University of Siegen, Siegen, Germany
+49 (0) 271 - 740 3327
contact@bridgeus.de

Interviews

Big Data and Artificial Intelligence Made in Germany inspiring the US

Prof. Maria-Esther Vidal

head of the Scientific Data Management Research Group at TIB and a member of the L3S Research Centre at the University of Hannover

Prof. Maria-Esther Vidal is the head of the Scientific Data Management Research Group at TIB and a member of the L3S Research Centre at the University of Hannover; she is also a full professor (on-leave) at Universidad Simón Bolívar (USB) Venezuela. Her interests include Big data and knowledge management, knowledge representation, and the semantic web.  She has published more than 180 peer-reviewed papers in Semantic Web, Databases, Bioinformatics, and Artificial Intelligence. She has co-authored one monograph, and co-edited books and journal special issues. She is part of various editorial boards (e.g., JWS, JDIQ), and has been the general chair, co-chair, senior member, and reviewer of several scientific events and journals (e.g., ESWC, AAAI, AMW, WWW, KDE). She is leading data management tasks in the EU H2020 projects iASiS, BigMedylitics, CLARiFY, PLATOON, and QualiChain, and has participated in BigDataEurope, BigDataOcean; she is a supervisor of MSCA-ETN projects WDAqua and NoBIAS. She has been a visiting professor in different universities (e.g., Uni Maryland, UPM Madrid, UPC, KIT Karlsruhe, Uni Nantes).

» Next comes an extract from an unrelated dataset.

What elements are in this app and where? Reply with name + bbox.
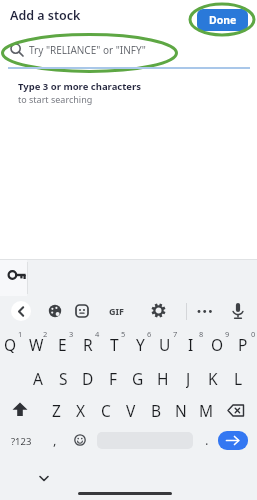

In the past, she has participated in international projects (e.g., FP7, NSF, AECI), and led industrial data integration projects for more than 10 years (e.g., Bell South, Telefonica).

maria.vidal@tib.eu / Twitter: @MEVidalSerodio

 

  1. Could you provide examples of Big data? 
  • Data from domains like Biomedicine, Maritime, Scholarly Communication, Energy
  1. Which of the dominant dimensions of Big data, e.g., volume, veracity, velocity, characterized this data?
  • Veracity, variety, and volume are the most dominant dimensions of Big data

 

  1. What are the main challenges for Big data management?
  • Data heterogeneity and curation 
  1. What is the main focus of your work: Big data management or analytics?
  • My main focus is on semantic data integration, knowledge graph creation, and analytics
  1. Which tools have your team developed to address the challenges and fulfil the Big data requirements?
  • We have developed an ecosystem system of tools for creating and managing knowledge graphs
  1. What are the main contributions of your in-house tools to the area of Big data?
  • Data transparency and management traceability
  1. Which are problems that still remain open?
  • Tracing the whole of the pipeline of transforming Big data into actionable  knowledge  
  1. How do you compare yourself with your competitors in the business or research in the US? 
  • At research level, we are all addressing the challenge of responsible management of Big data in a way that legal and ethical regulations are ensured.
  1. Is there any other point/comment/question that you would like to add? 
  • Managing Big data provides us with great power, but it also comes with great responsibility. Thus, techniques to ensure that data is processed according to ethical guidelines and national and international legal regulation are demanded. 

PART II: 

Consider now the general context:

  1. What are the grand challenges that the area of Big data demands to face?
  • Heterogeneity and data quality are two dimensions of Big data that considerably affect the effectiveness of a data-driven solution.  In addition  to effectively solving these problems, it is also necessary that all the decisions are traceable in the way that satisfaction of integrity constraints, data protection regulations, and ethical principles are verifiable.
  1. What is the impact of efficiently managing Big data on AI? 
  • Efficiency is a crucial aspect. However, I would consider that ensuring fairness and high-quality are the most crucial and challenging  aspects to ensure while Big data is used in AI and the results are trustable.
  1. Which are the application areas that can be more benefited from scaling up to Big data? 
  • Many areas can be benefited, some few are Biomedicine, Scholarly Communication, Energy, and Maritime.

 

Prof. Dr. Mahdi Bohlouli

CEO of research and development of Petanux GmbH based in Bonn in Germany

Prof. Dr. Mahdi Bohlouli is currently CEO of research and development SME based in Bonn in Germany and Assistant Professor for data science and machine learning at the Institute for Advanced Studies in Basic Sciences (IASBS) in Zanjan with the main focus on applied deep learning and big data, especially in tackling misinformation (fake-news), identification of social bots and applied generative adversarial networks in Misinformation processing. Mahdi served a Program Committee (PC) as well as co-chair of workshops in numerous highly qualified conferences such as ISC, ADBIS, FiCloud. He is also a general co-chair and member of the steering committee at the CiDaS 2019 (The International Conference On Contemporary Issues in Data Science) and guest editor of Topical Collection “Data Science, Big Data and Applied Deep Learning: From Science to Applications” at Springer Nature Applied Sciences Journal. Mahdi has been invited as a reviewer to high scholarly journals such as Information Processing & Management (Elsevier), Information Processing Letters (Elsevier), Pattern Recognition Letters (Elsevier).

 

mb@petanux.com // Twitter: @m_bohlouli

  1. Could you provide examples of Big data?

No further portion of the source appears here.